The UAE government provide many public services like healthcare, roads, education, parks, social services and waste management. The expenses of these services are paid by the government budgets. VAT and Excise taxes will provide our country with a new source of income to continue delivering excellent public services and ensure a high quality of life.
HOW TAX WORKS
VALUE ADDED TAX
Value-Added Tax or VAT is an indirect tax on the consumption or use of goods and services. VAT is imposed on most supplies of goods and services that are bought and sold. VAT is a form of indirect tax and is used in more than 180 countries around the world.
VAT is charged at each step of day to day expenses. Ultimate consumers generally bear the VAT cost while Businesses collect and account for the tax. Businesses act as a tax collector on behalf of the government.
VAT will be introduced across the UAE on 1 January 2018 at a standard rate of 5%.
The below illustration demonstrates how VAT works throughout a business:
A farmer grows dates which are plucked and sold to a factory for 1000aed. The farmer collects VAT (5%) from the factory on behalf of government (1000 + 50 = 1050aed). The factory processes the dates and makes dates syrup which is sold to a retail shop for 3000aed. The factory collects VAT from the retailer on behalf of the government (3000 + 150 = 3150aed). The factory receives a refund on the vat paid to the farmer (150 – 50 = 100aed). The Date syrups are stocked in stores and placed for sale to consumers for 5000aed. The retail store collects VAT from the consumer on behalf of the government (5000 + 250 = 5250aed). The retailer receives a refund on the VAT paid to the factory (250 – 150 = 100aed).
In UAE, VAT will be of 5% on most goods and services, although there will be some exceptions. Consumers generally pay VAT in the form of a 5% increase in most goods and services they purchase in UAE.
VAT will be charged at 0% for the following main categories:
- Exports of goods and services outside the GCC States that implement VAT
- International transportation, and related supplies
- Supplies of the certain sea, air and land means of transportation (such as aircraft and ships)
- Certain investment grade precious metals (e.g. gold, silver, or 99% purity)
- Newly constructed residential properties, that are supplied for the first time within 3 years of their construction
- Supply of certain education services, and supply of relevant goods and services
- Supply of certain Healthcare services, and supply of relevant goods and services
The following categories of supplies will be exempt from VAT:
- The supply of some financial services (clarified in VAT legislation);
- Residential properties;
- Bare land
- Local passenger transport
Excise Tax is a form of indirect tax on specific goods that are harmful to human health or the environment. The intent of excise tax is to reduce the use of harmful commodities.
The following goods will be applicable to excise tax:
- Tobacco Products
- Carbonated drinks (note that this excludes sparkling water)
- Energy drinks
The consumer needs to pay a higher retail price once Excise Tax is implemented. The rates to be applied in the UAE will be:
- 50% for carbonated drinks
- 100% for tobacco products
- 100% for energy drinks
VAT FOR BUSINESS
- A business must register for VAT if their taxable supplies and imports exceed the mandatory registration threshold.

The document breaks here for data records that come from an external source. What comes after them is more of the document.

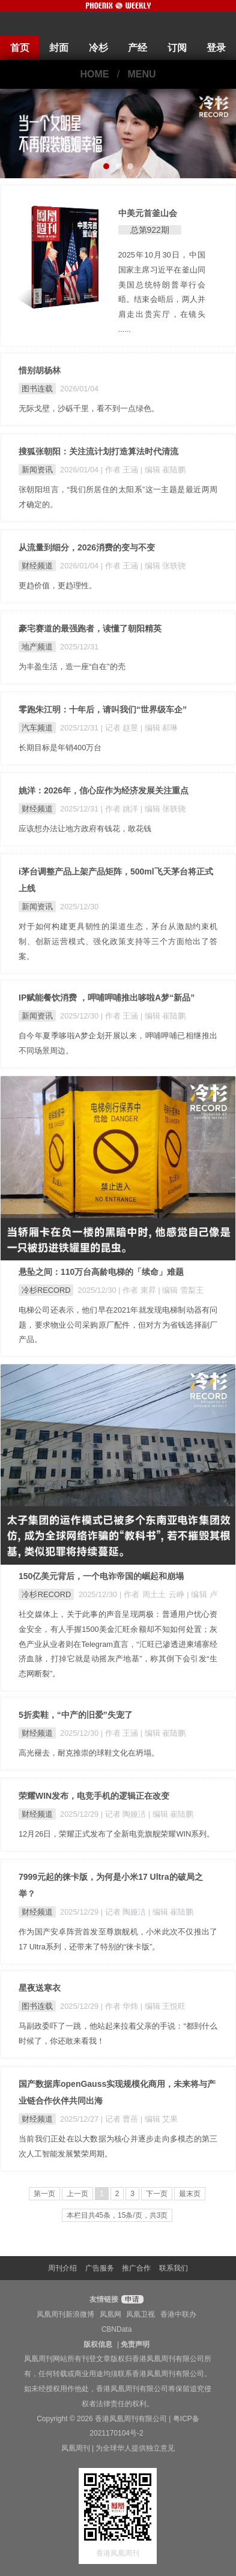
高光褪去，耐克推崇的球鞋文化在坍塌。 (89, 1752)
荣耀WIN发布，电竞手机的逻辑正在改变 (94, 1796)
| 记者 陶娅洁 (124, 1814)
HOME (94, 74)
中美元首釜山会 (147, 213)
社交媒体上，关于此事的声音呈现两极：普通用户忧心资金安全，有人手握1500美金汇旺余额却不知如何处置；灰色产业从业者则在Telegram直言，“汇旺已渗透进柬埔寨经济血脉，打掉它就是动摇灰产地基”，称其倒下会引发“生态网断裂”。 (118, 1644)
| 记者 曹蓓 (121, 2118)
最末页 (190, 2193)
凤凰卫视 (140, 2314)
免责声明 (135, 2344)
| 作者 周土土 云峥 (153, 1594)
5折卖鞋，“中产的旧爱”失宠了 (76, 1715)
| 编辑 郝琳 (159, 727)
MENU (142, 74)
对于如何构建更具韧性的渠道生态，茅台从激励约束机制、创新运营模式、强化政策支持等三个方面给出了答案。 (118, 941)
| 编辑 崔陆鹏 (163, 469)
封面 (58, 48)
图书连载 (37, 388)
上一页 (77, 2193)
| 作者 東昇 (138, 1290)
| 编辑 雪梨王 (180, 1290)
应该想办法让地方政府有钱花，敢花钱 (85, 828)
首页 (19, 48)
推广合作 (136, 2268)
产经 (137, 48)
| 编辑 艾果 (159, 2118)
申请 (131, 2299)
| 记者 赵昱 (121, 727)
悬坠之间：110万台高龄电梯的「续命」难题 (101, 1272)
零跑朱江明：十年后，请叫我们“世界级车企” (103, 709)
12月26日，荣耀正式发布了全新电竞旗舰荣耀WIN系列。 (116, 1833)
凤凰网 (110, 2314)
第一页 (44, 2193)
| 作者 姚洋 (121, 808)
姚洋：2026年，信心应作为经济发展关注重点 (104, 790)
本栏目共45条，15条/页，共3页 (117, 2215)
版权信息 (97, 2344)
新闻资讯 (37, 469)
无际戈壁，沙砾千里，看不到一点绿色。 (89, 408)
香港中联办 (178, 2314)
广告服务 (99, 2268)
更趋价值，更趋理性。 (58, 585)
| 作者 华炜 (121, 2006)
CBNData (116, 2329)
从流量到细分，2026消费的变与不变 (87, 547)
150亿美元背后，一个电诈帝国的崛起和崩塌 (101, 1576)
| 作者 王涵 (121, 469)
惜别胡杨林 (40, 370)
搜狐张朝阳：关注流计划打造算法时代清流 (98, 451)
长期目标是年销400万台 (60, 747)
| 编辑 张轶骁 (163, 565)
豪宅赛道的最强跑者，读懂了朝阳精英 (90, 628)
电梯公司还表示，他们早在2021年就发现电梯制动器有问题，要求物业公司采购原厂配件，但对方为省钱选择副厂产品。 (118, 1324)
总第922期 (149, 230)
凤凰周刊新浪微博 (65, 2314)
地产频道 (37, 646)
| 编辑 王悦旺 (163, 2006)
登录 (216, 48)
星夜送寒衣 (40, 1988)
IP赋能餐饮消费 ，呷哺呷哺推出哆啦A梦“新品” (107, 997)
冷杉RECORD (46, 1290)
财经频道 (37, 565)
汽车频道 (37, 727)
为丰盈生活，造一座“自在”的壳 (72, 666)
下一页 (157, 2193)
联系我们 (173, 2268)
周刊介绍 (62, 2268)
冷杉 (98, 48)
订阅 (177, 48)
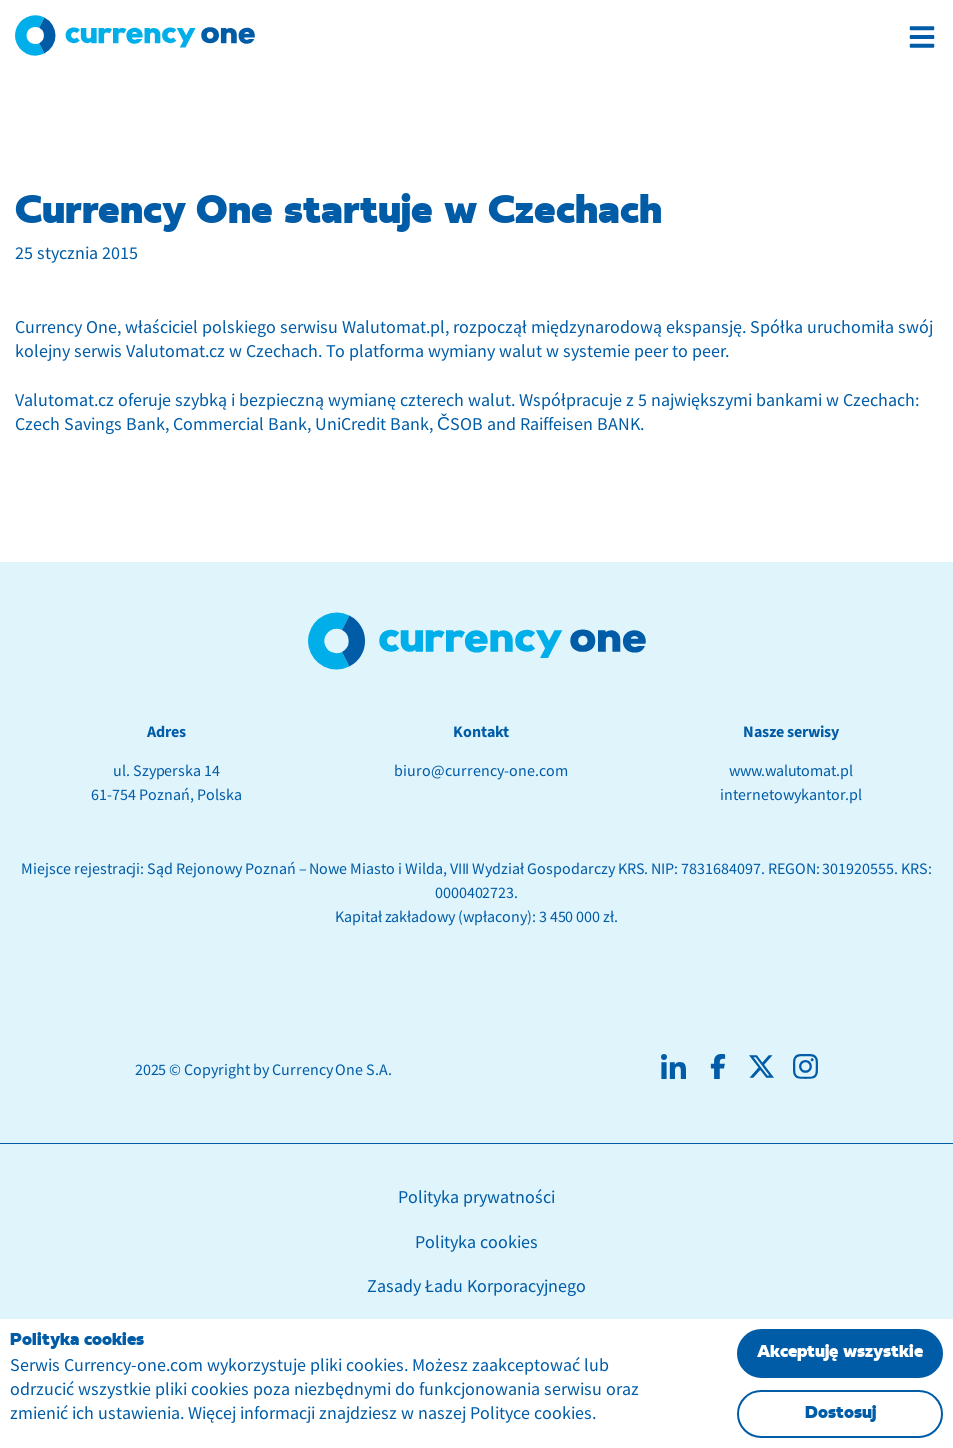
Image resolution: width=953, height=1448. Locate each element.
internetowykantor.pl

- A business may choose to register for VAT voluntarily if their supplies and imports are less than the mandatory registration threshold, but it should exceed the voluntary registration threshold.
- The opportunity to register voluntarily is designed for start-up businesses with no turnover to register for VAT.
- The mandatory registration threshold will be AED 375,000.
- The voluntary registration threshold will be AED 187,500.